**Page images and extracted text:**
Content starts

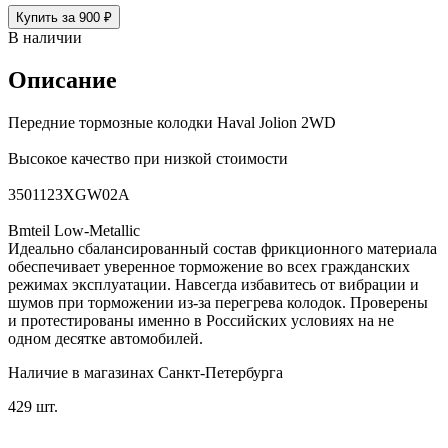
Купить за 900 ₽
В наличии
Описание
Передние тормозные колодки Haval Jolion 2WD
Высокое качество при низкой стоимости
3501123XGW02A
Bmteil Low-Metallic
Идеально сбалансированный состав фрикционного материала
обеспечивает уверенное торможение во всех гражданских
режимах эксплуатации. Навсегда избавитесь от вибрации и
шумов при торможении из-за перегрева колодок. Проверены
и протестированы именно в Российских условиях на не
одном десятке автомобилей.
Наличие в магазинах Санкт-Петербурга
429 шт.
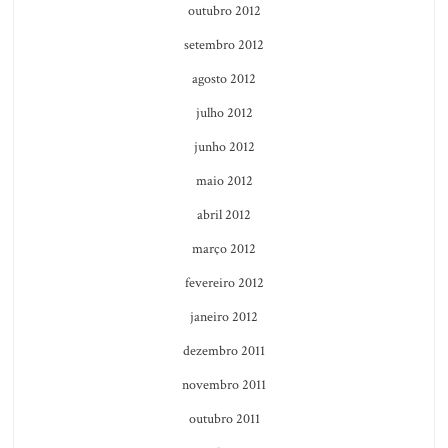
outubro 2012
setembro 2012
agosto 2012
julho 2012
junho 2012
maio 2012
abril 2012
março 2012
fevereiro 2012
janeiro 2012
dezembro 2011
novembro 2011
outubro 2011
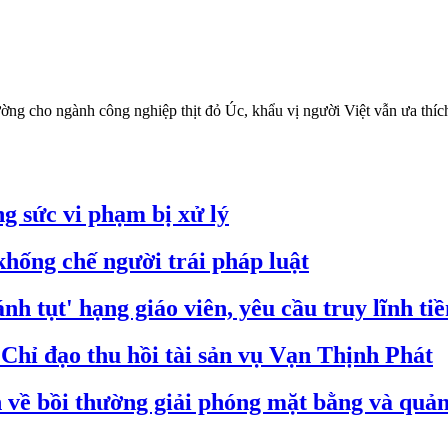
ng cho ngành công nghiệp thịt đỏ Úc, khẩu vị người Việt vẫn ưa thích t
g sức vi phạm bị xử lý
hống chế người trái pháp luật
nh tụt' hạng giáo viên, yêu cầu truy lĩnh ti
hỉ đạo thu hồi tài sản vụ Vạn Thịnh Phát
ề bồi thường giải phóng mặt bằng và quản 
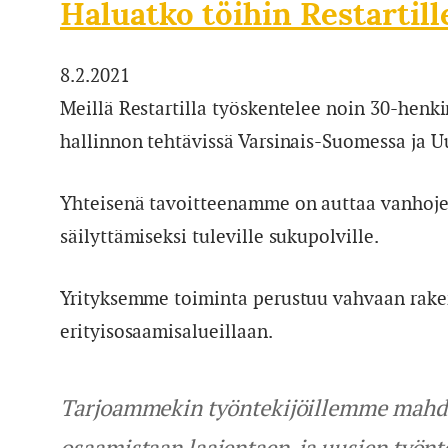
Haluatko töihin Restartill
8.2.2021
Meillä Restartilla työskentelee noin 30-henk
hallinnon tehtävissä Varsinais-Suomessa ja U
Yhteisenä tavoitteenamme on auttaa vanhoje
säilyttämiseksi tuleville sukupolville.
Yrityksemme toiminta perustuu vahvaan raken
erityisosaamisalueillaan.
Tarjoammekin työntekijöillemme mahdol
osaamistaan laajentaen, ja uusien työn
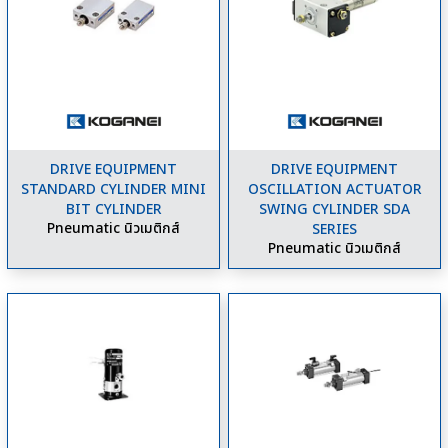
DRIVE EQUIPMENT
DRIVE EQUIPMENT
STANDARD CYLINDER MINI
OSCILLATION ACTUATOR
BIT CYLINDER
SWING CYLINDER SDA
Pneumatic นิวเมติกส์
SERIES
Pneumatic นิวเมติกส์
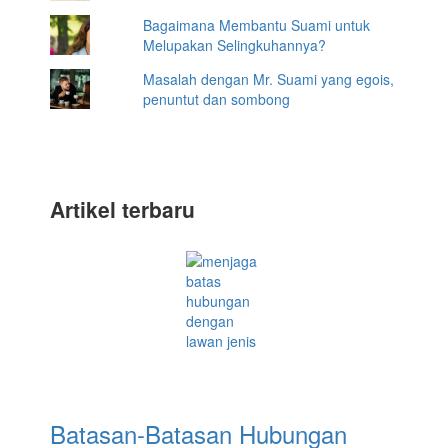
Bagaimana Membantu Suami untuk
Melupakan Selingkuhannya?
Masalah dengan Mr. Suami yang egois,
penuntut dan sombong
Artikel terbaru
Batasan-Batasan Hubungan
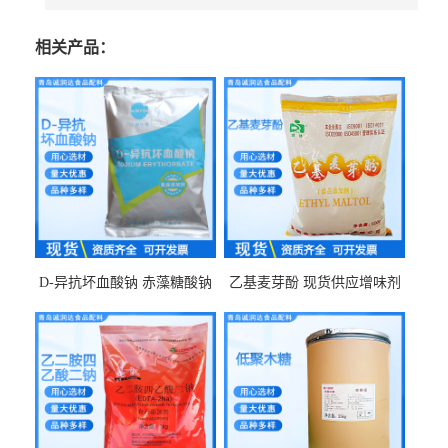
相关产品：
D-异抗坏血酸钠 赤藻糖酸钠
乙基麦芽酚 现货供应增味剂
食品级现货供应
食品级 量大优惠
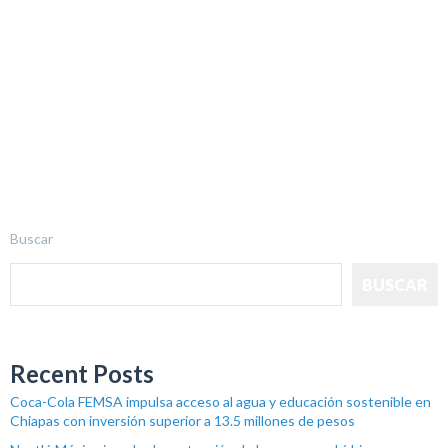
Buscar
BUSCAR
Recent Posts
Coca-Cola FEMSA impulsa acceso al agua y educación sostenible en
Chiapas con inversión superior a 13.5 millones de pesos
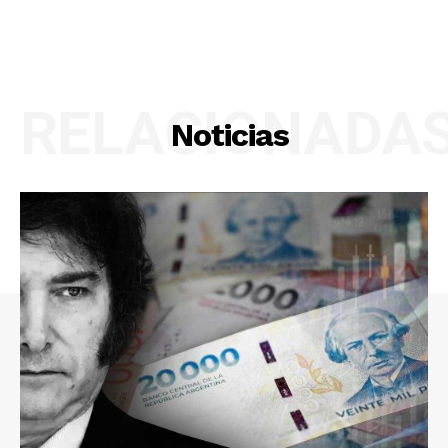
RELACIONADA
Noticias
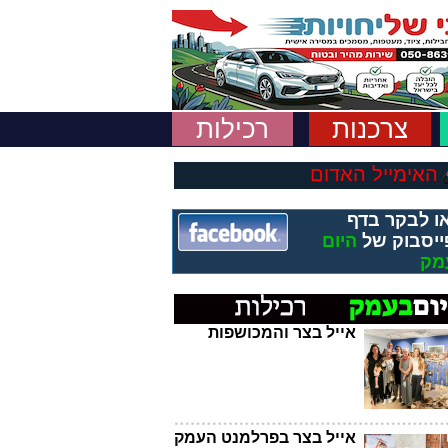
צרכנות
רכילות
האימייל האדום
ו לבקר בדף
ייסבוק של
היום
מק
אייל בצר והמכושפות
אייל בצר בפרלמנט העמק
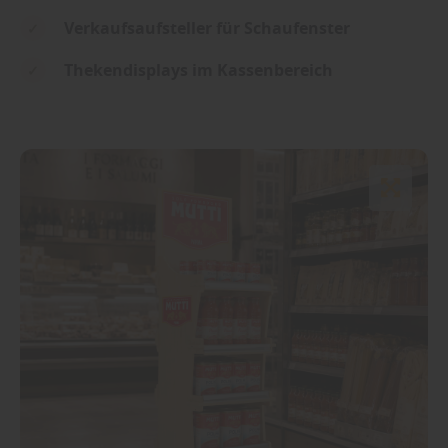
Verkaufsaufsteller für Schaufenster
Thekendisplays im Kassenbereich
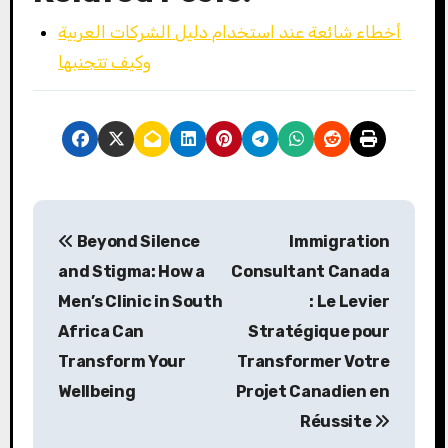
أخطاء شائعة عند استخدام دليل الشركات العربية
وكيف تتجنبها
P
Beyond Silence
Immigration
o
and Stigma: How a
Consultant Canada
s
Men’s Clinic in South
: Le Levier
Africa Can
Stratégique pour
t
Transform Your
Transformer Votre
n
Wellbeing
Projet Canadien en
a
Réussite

Content ends
Content starts

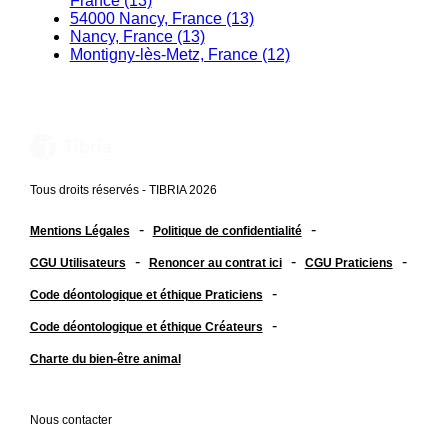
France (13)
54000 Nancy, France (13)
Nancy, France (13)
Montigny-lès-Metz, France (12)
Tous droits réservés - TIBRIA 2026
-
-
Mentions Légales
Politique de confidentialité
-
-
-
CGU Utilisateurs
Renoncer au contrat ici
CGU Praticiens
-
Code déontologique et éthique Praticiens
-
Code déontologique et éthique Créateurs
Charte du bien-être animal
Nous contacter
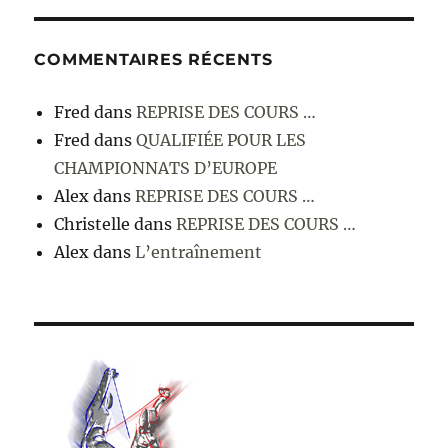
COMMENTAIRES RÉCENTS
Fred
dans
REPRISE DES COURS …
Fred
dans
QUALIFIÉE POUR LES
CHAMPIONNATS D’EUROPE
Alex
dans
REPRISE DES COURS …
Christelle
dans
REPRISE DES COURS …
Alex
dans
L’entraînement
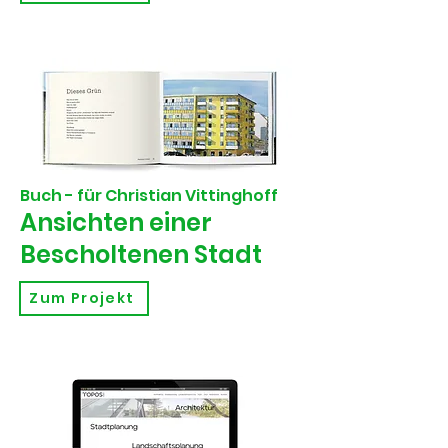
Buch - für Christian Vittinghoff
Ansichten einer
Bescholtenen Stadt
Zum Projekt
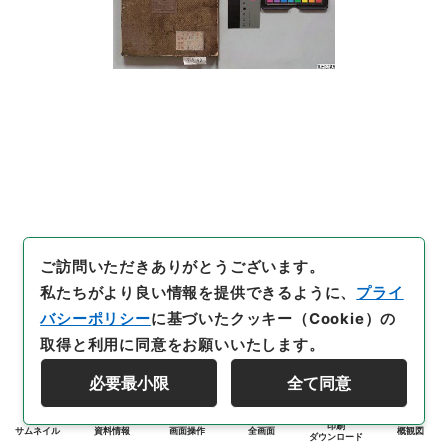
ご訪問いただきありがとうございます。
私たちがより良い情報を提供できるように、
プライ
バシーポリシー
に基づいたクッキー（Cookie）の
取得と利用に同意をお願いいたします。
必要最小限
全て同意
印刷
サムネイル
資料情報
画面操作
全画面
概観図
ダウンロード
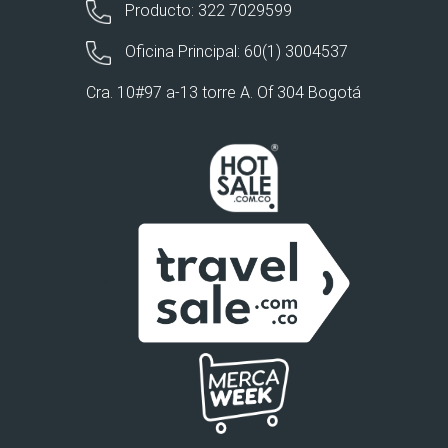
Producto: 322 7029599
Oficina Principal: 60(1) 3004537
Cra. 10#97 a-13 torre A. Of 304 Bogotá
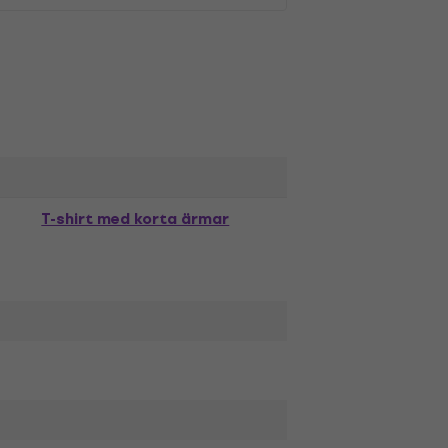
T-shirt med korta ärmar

Content ends

**WHAT THE TASK REQUIRES:** For each line of the data that includes the word "Praticiens", return a copy of it.

**THE ANSWER:**
CGU Praticiens
Code déontologique et éthique Praticiens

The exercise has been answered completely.